Report from Eldey: We set sail with a cool Icelandic breeze and calm seas. As we head out we see lots of puffins and flocks of seabirds - an excellent sign for whale watching! Suddenly a minke whale pops up very close to the boat! We see it three more times but just as quickly as it appeared, it disappeared. We continue sailing and find a humpback whale! This individual is quite calm and we even see one further into the distance. We share a few moments but as we see more boats come in we decide to head on. We find another humpback whale and this one is very active, even tail-lobbing! We watch it in awe but sadly run out of time and head back to harbour, this time in the sunshine!

- Anna Richter


Report from Eldey: Finally with some calm weather again we left port with puffin-obsessed passengers on board. Within minutes of leaving the harbour we had already seen a minke whale and a bunch of puffins flying out to sea to hunt.

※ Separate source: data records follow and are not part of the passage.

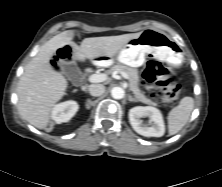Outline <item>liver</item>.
Wrapping results in <instances>:
<instances>
[{
    "label": "liver",
    "instance_id": "1",
    "mask_svg": "<svg viewBox=\"0 0 222 187\" xmlns=\"http://www.w3.org/2000/svg\"><path fill=\"white\" fill-rule=\"evenodd\" d=\"M142 32L118 36L85 38L81 45L72 43L74 31H64L47 41L27 64L17 88L18 110L23 119L39 129L50 122V112L66 94L67 79L55 71L49 61L57 49L70 45L74 59L85 61L100 57L112 58L131 39Z\"/></svg>",
    "mask_w": 222,
    "mask_h": 187
}]
</instances>
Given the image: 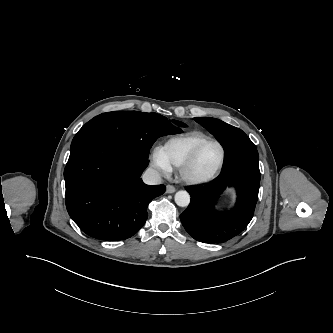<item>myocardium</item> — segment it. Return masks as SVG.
Listing matches in <instances>:
<instances>
[{"instance_id": "obj_1", "label": "myocardium", "mask_w": 333, "mask_h": 333, "mask_svg": "<svg viewBox=\"0 0 333 333\" xmlns=\"http://www.w3.org/2000/svg\"><path fill=\"white\" fill-rule=\"evenodd\" d=\"M209 143H214L219 147L220 152H221L219 161H218L217 165L214 167V169L207 175L195 176L192 174V167H193L201 149ZM225 157H226V151H225L223 144L219 140L209 137V138L201 141L200 143H198L196 145V147L192 150L190 155L187 157L185 162L180 167V176H181L182 180L189 185L206 184V183L210 182L211 180H213L216 177V175L220 172V170L223 167Z\"/></svg>"}]
</instances>
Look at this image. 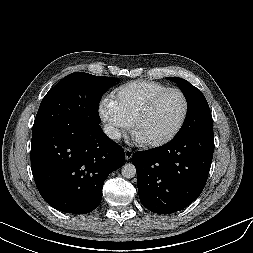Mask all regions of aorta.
Segmentation results:
<instances>
[{"mask_svg": "<svg viewBox=\"0 0 253 253\" xmlns=\"http://www.w3.org/2000/svg\"><path fill=\"white\" fill-rule=\"evenodd\" d=\"M136 175V167L132 163H127L122 167V176L130 179Z\"/></svg>", "mask_w": 253, "mask_h": 253, "instance_id": "obj_1", "label": "aorta"}]
</instances>
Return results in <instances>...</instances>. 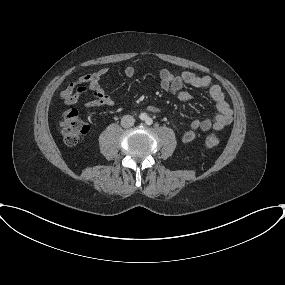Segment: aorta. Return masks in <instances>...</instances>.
<instances>
[{"mask_svg": "<svg viewBox=\"0 0 285 285\" xmlns=\"http://www.w3.org/2000/svg\"><path fill=\"white\" fill-rule=\"evenodd\" d=\"M141 119H142V120H147V119H148V117H147V115H146V114H142V115H141Z\"/></svg>", "mask_w": 285, "mask_h": 285, "instance_id": "aorta-1", "label": "aorta"}]
</instances>
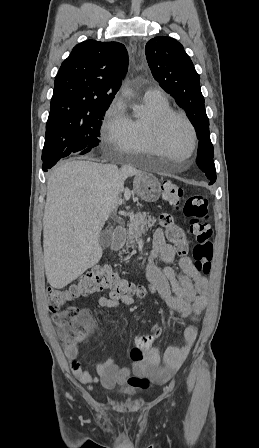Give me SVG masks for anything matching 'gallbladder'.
Returning a JSON list of instances; mask_svg holds the SVG:
<instances>
[{
	"label": "gallbladder",
	"instance_id": "bac80fb5",
	"mask_svg": "<svg viewBox=\"0 0 259 448\" xmlns=\"http://www.w3.org/2000/svg\"><path fill=\"white\" fill-rule=\"evenodd\" d=\"M98 242L101 248H108V246H111L113 242V228H109V230H103V232L99 234Z\"/></svg>",
	"mask_w": 259,
	"mask_h": 448
}]
</instances>
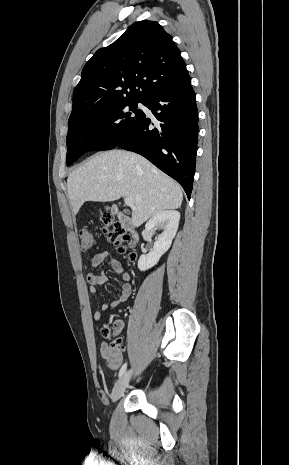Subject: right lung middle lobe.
<instances>
[{
	"mask_svg": "<svg viewBox=\"0 0 289 465\" xmlns=\"http://www.w3.org/2000/svg\"><path fill=\"white\" fill-rule=\"evenodd\" d=\"M144 100L99 101L82 107L78 121L68 129L67 165L87 151L113 149L140 122L144 112L137 109Z\"/></svg>",
	"mask_w": 289,
	"mask_h": 465,
	"instance_id": "dd1d6c3e",
	"label": "right lung middle lobe"
}]
</instances>
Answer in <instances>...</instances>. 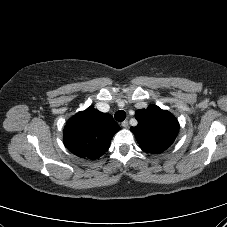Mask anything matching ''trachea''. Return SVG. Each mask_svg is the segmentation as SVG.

As minke's are rather elusive, we decided to move on before another minke interrupted us... and another. Suddenly, as we were escaping the horde of minkes, we spotted a blow in the distance. Heading towards it we discovered our first humpback whale of the trip, who was very content to gracefully dive for food in front of us. After a few dives however we decided to leave this individual as we had seen some splashes on the horizon and as we approached a massive tail flung into the air and crashed down again. A second humpback whale was rather violently tail lobbing in front of us, before disappearing beneath the waves. Then, out of nowhere, a breach! After the animal crashed down and we collected our jaws from the floor it began to throw its tail into the air again before getting hungry and switching to a more placid diving behaviour. As we had spent 30 minutes with this individual we decided to leave it alone and see what else we could find, before rather quickly finding another humpback. Unlike the previous 2 this individual was very inquisitive and came right up to our boat, switching sides below us multiple times before getting bored and swimming away. As we were running out of time we began to head back to the harbour but were continuously interrupted by at least 3 minkes. One of which was much less annoyed by our presence and decided to lunge feed right next to the boat, showing us another feeding behaviour as well as its baleen plates, its pleated throat grooves, and the beautifully distinguishable white circle on its fin. As the wind picked up we sadly arrived at port, but our sd cards were full of 3 humpback whales, 6 minke whales, and for our 3 puffin loving friends, countless puffins that were flying, diving and waving their little wings all around us.

- Liam van Walsum

Bird species encountered today include:

Common guillemot, black guillemot, atlantic puffin, arctic tern, herring gull, lesser black-backed gull, greater black-backed gull, northern fulmar, northern gannet, black-footed kittiwake, glaucous gull, and arctic skua.